一方、比較例1のように、貯蔵弾性率が低いエポキシ樹脂組成物bのみを積層させて得られたフィルム状接着剤を用いた場合、せん断強度が不足する結果となった。また、比較例2のように、貯蔵弾性率が高いエポキシ樹脂組成物aのみを積層させて得られたフィルム状接着剤を用いた場合、剥離強度が不足する結果となった。
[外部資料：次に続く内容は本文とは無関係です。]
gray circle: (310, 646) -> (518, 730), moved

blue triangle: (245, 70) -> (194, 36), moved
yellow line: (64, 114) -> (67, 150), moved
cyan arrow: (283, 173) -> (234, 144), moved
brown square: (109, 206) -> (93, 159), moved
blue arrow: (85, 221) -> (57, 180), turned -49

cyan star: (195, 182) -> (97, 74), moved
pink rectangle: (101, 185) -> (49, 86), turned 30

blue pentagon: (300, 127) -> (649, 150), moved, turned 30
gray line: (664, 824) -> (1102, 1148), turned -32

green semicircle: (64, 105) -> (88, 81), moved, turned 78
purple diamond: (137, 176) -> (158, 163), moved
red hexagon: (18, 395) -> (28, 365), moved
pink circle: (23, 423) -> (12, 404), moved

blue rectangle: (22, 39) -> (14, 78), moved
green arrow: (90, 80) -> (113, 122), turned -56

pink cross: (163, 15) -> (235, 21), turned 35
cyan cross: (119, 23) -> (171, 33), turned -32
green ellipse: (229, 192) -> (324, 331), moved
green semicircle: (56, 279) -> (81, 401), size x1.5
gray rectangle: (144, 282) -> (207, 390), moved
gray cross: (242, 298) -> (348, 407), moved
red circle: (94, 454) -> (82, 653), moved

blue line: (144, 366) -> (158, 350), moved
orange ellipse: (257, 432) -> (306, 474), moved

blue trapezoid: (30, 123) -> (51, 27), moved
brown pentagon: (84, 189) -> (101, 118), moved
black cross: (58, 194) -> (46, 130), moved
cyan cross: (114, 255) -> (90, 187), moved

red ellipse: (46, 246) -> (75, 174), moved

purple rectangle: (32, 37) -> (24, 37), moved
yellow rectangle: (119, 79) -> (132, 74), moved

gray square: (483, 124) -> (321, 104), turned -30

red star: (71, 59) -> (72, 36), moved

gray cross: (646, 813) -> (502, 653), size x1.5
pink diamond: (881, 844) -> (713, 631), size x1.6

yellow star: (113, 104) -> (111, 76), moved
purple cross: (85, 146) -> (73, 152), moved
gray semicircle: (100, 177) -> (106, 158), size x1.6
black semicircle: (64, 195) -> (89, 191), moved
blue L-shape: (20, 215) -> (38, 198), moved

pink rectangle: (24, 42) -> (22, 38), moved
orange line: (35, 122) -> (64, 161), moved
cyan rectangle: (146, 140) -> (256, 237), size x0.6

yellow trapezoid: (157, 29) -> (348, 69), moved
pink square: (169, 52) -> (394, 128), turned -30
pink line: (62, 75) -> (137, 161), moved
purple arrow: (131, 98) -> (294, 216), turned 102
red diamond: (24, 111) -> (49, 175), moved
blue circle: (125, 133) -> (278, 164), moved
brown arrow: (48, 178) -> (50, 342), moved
さらに、比較例3のようにエポキシ樹脂組成物aとエポキシ樹脂組成物bの積層構成を変更して積層させて得られたフィルム状接着剤を用いた場合、せん断強度が不足する結果となった。

Claims (14)

  1. ビスフェノール型エポキシ樹脂を含むエポキシ樹脂組成物aからなる樹脂層Aと、ビスフェノール型エポキシ樹脂を含むエポキシ樹脂組成物bからなる樹脂層Bとを備え、当該樹脂層Bの表裏側に前記樹脂層Aを備えたフィルム状接着剤であって、
    硬化後における30℃でのエポキシ樹脂組成物aの貯蔵弾性率Eaと、硬化後における30℃でのエポキシ樹脂組成物bの貯蔵弾性率Ebとが、Ea>Ebの関係にあることを特徴とするフィルム状接着剤。
  2. 硬化後における30℃でのエポキシ樹脂組成物aの貯蔵弾性率Eaが1000MPa以上であることを特徴とする請求項1に記載のフィルム状接着剤。
  3. 硬化後における25~160℃でのエポキシ樹脂組成物aの面内方向における線膨張係数Kaと、エポキシ樹脂組成物bの面内方向における線膨張係数Kbとの関係が、Ka<Kbであることを特徴とする、請求項1又は2に記載のフィルム状接着剤。
  4. 硬化後における25~160℃でのエポキシ樹脂組成物aの面内方向における線膨張係数Kaが1.0ppm/K以上である請求項3に記載のフィルム状接着剤。
  5. 前記エポキシ樹脂組成物bが2官能脂肪族エポキシ樹脂をさらに含む、請求項1~4のいずれかに記載のフィルム状接着剤。
  6. 前記エポキシ樹脂組成物a及びbが硬化剤を含有し、当該硬化剤がジシアンジアミド系化合物又はウレア化合物である、請求項1~5のいずれかに記載のフィルム状接着剤。
  7. 前記エポキシ樹脂組成物aの硬化後におけるガラス転移温度が、前記エポキシ樹脂組成物bの硬化後におけるガラス転移温度よりも10℃以上高い、請求項1~6のいずれかに記載のフィルム状接着剤。
  8. 前記エポキシ樹脂組成物aの硬化後におけるガラス転移温度が50~300℃である、請求項1~7のいずれかに記載のフィルム状接着剤。
  9. 前記エポキシ樹脂組成物bの硬化後におけるガラス転移温度が-60~150℃である、請求項1~8のいずれかに記載のフィルム状接着剤。
  10. 厚みが5μm~2000μmである請求項1~のいずれかに記載のフィルム状接着剤。
  11. 硬化後における冷間圧延鋼板(SPCC)に対する引張せん断接着強度(JIS K6850)が20N/mm2以上である請求項1~10のいずれかに記載のフィルム状接着剤。
  12. 硬化後における冷間圧延鋼板(SPCC)に対するT型剥離強度(JIS K6854-3)が20N/25mm巾以上である請求項1~11のいずれかに記載のフィルム状接着剤。
  13. 請求項1~12のいずれかに記載のフィルム状接着剤が硬化してなる硬化物。
  14. 請求項1~12のいずれかに記載のフィルム状接着剤を備えた積層体。